• _WORK TO BE COMPLETED_:
Return all lines below containing the word "Amerang".

• _Stored entries_:
################
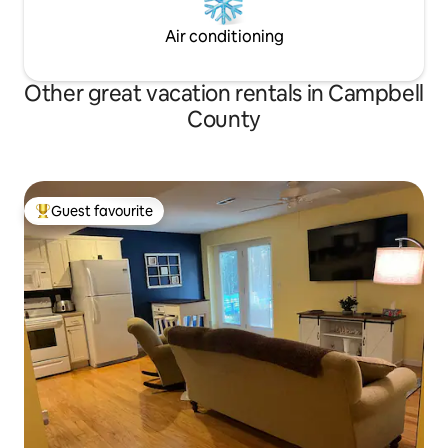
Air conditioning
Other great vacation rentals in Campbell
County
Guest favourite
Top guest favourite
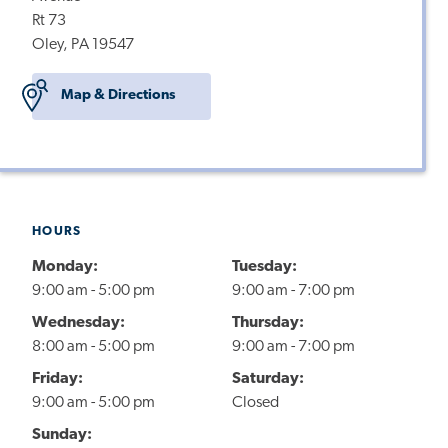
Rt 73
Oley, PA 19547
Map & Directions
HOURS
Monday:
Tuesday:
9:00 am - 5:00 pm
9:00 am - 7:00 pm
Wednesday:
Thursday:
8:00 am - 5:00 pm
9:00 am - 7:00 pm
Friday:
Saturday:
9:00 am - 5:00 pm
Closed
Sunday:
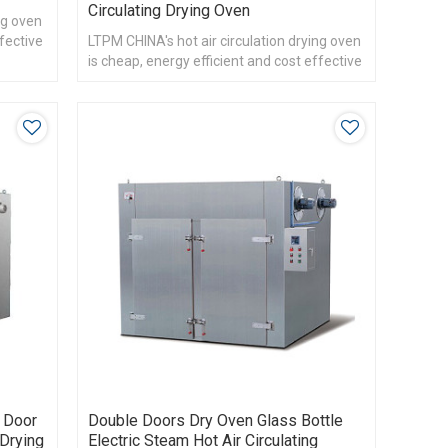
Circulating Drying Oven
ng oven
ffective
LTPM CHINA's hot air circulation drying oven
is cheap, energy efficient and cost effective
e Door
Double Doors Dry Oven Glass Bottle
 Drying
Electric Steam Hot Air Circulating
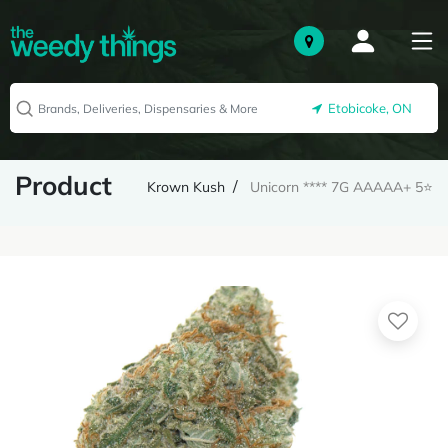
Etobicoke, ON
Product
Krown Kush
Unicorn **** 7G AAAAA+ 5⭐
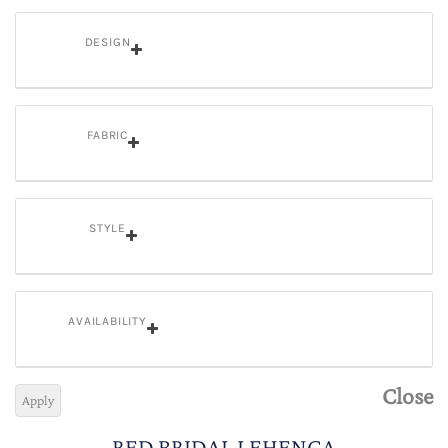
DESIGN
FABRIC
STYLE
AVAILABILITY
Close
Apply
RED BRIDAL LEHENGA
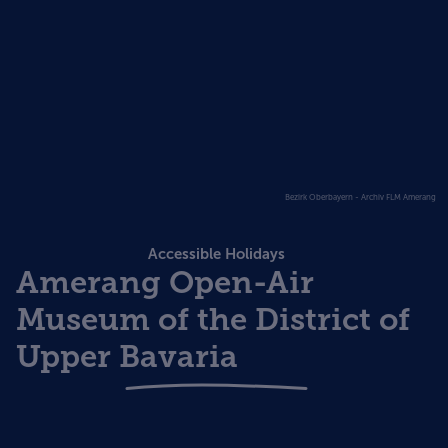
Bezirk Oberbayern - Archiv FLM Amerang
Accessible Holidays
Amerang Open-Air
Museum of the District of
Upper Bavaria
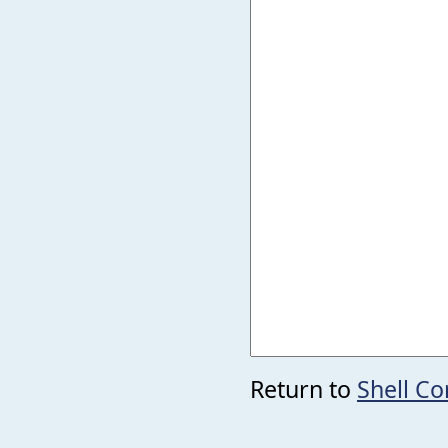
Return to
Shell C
################
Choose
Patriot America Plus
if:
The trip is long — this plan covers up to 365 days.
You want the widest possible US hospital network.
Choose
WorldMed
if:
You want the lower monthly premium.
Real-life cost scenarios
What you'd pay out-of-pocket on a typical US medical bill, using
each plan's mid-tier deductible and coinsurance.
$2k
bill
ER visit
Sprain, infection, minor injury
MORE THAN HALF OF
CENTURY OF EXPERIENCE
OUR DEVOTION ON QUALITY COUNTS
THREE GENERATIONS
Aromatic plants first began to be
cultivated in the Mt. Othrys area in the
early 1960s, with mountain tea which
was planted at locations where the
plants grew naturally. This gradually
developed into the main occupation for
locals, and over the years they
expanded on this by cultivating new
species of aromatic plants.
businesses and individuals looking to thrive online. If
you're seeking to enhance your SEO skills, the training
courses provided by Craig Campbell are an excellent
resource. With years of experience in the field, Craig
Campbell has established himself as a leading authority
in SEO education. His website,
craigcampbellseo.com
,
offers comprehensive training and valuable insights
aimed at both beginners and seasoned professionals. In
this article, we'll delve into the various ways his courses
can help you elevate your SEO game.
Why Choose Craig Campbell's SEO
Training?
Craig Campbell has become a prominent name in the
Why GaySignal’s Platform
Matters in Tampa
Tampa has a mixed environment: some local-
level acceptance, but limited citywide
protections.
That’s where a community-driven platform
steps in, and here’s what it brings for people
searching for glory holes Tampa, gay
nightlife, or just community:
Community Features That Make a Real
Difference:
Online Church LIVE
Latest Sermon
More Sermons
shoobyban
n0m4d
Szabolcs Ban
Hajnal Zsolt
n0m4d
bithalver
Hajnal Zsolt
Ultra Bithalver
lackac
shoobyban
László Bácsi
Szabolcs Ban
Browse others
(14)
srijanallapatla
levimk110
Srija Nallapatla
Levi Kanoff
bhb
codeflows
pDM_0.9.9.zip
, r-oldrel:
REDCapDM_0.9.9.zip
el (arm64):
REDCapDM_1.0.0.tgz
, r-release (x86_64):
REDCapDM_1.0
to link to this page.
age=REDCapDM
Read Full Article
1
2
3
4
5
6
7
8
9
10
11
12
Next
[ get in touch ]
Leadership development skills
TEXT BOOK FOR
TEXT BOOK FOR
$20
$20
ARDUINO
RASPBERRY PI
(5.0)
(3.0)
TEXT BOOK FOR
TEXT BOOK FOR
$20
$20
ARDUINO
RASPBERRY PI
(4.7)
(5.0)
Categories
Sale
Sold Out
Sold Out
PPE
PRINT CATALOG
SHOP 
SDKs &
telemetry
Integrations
################
• _EXERCISE RESULT_:
Bezirk Oberbayern - Archiv FLM Amerang
Amerang Open-Air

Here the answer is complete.